Regarding components of the metabolic syndrome, indexes of peripheral (P=0.02) and hepatic (P=0.03) insulin sensitivity were lowest with the LF diet. Serum HDL-cholesterol (LF: 40 [35 to 45] mg/dL; LGI: 45 [41 to 50] mg/dL; VLC: 48 [44 to 53] mg/dL; P<0.0001), triglycerides (LF: 107 [87 to 131] mg/dL; LGI: 87 [71 to 106] mg/dL; VLC: 66 [54 to 81] mg/dL; P<0.0001), and PAI-1 (LF: 1.39 [0.94 to 2.05] ng/mL; LGI: 1.15 [0.78 to 1.71] ng/mL; VLC: 1.01 [0.68 to 1.49] ng/mL; P for trend=0.04) were most favorable with the VLC diet and least favorable with the LF diet. However, CRP (median [95% CI]) tended to be higher with the VLC diet (LF: 0.78 [0.38 to 1.92] mg/L; LGI: 0.76 [0.50 to 2.20] mg/L; VLC: 0.87 [0.57 to 2.69] mg/L; P for trend=0.05). Blood pressure did not differ among the diets.

Hunger and Well-being

Using a 10-cm scale visual analog scale, ratings of subjective hunger (LF: 5.7 [4.6 to 6.8] cm; LGI: 5.4 [4.4 to 6.5] cm; VLC: 5.8 [4.8 to 6.9] cm; P=0.62) and well-being (LF: 6.1 [5.2 to 7.0] cm; LGI: 6.9 [6.0 to 7.8] cm; VLC: 6.3 [5.3 to 7.2] cm; P=0.21) obtained prior to breakfast did not differ significantly among the diets.
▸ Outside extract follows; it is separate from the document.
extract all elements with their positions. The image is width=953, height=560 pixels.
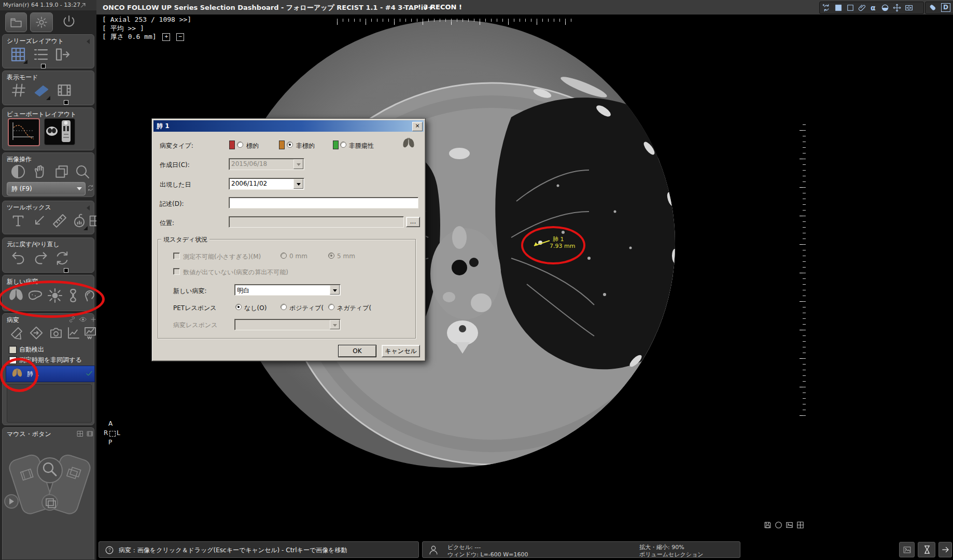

The results of this study challenge the notion that a calorie is a calorie from a metabolic perspective. During isocaloric feeding following weight loss, REE was 67 kcal/d greater with the VLC diet compared to the LF diet. TEE differed by about 300 kcal/d between these two diets, an effect corresponding to the amount of energy typically expended in 1 hour of moderate-intensity physical activity.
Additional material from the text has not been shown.